Stored records:
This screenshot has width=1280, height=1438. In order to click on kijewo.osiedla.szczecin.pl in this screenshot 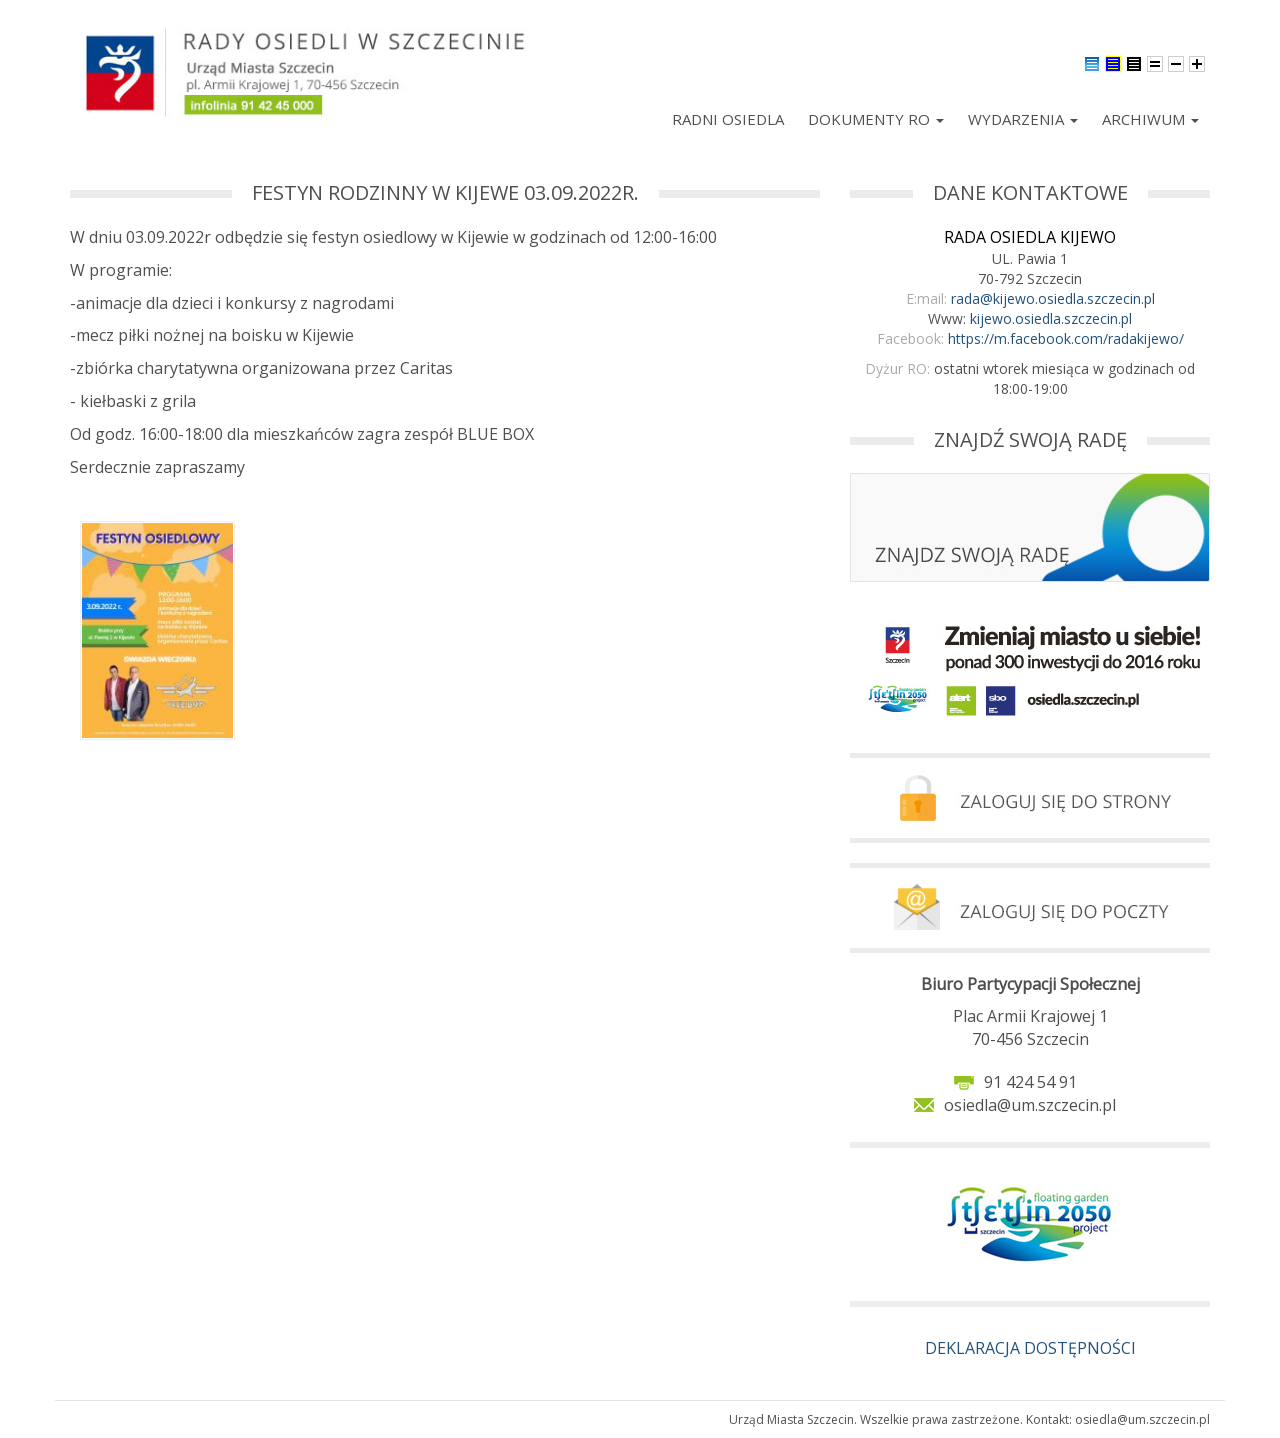, I will do `click(1051, 318)`.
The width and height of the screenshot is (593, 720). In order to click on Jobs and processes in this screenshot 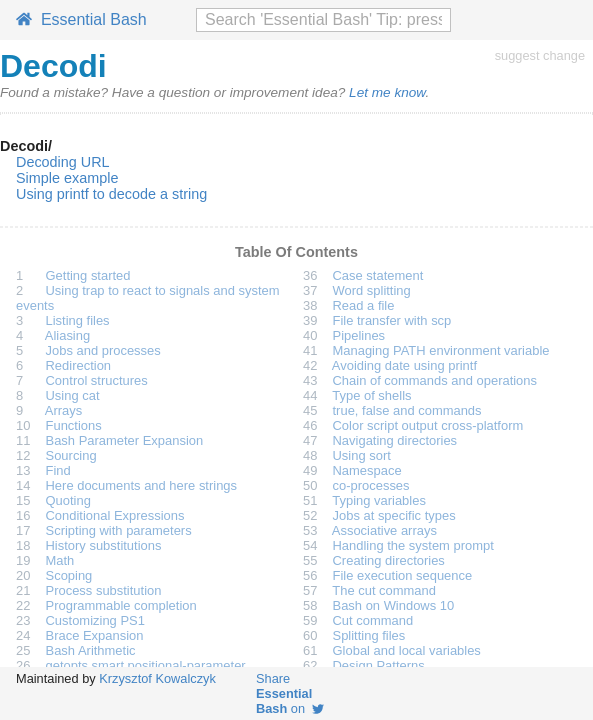, I will do `click(103, 350)`.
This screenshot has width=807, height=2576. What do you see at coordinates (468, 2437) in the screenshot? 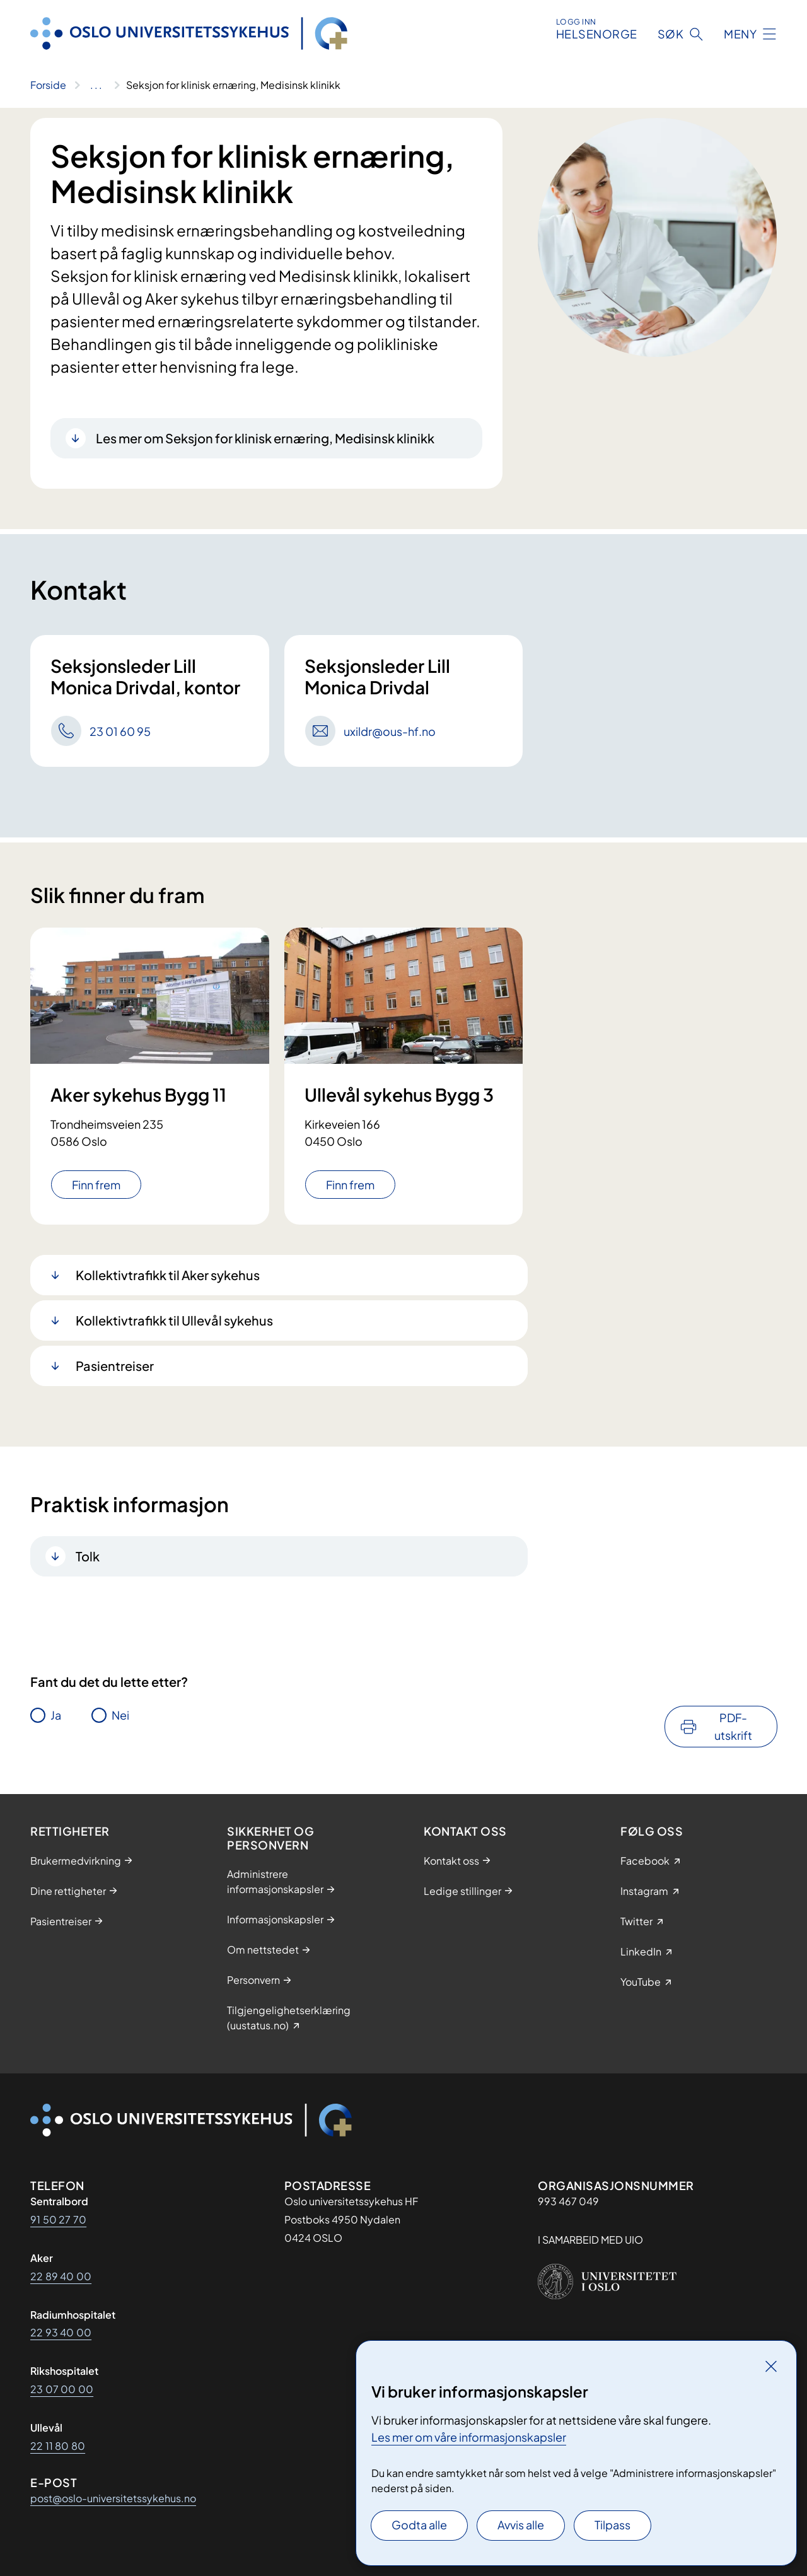
I see `Les mer om våre informasjonskapsler` at bounding box center [468, 2437].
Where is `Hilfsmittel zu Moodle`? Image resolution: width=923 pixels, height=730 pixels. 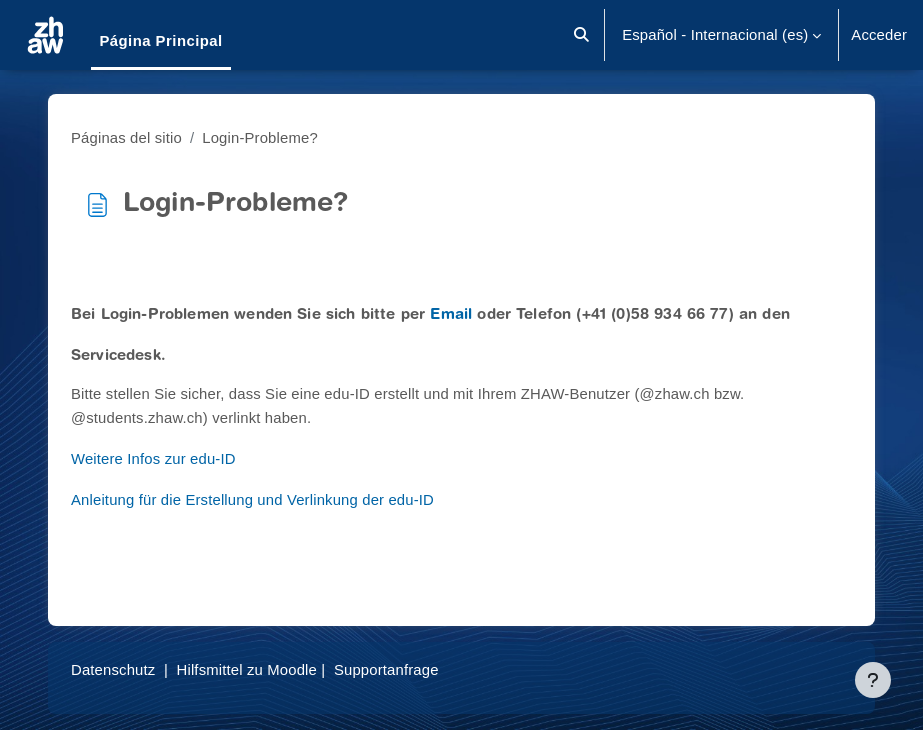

| Work request |
Return only the lines from the line containing "This screenshot has width=807, height=2576." through the last line of the records above, both ends included, exactly as written, leaving pictures out.

| Exercise answer |
This screenshot has width=807, height=2576. What do you see at coordinates (468, 2437) in the screenshot? 
I see `Les mer om våre informasjonskapsler` at bounding box center [468, 2437].
Where is `Hilfsmittel zu Moodle`? Image resolution: width=923 pixels, height=730 pixels. 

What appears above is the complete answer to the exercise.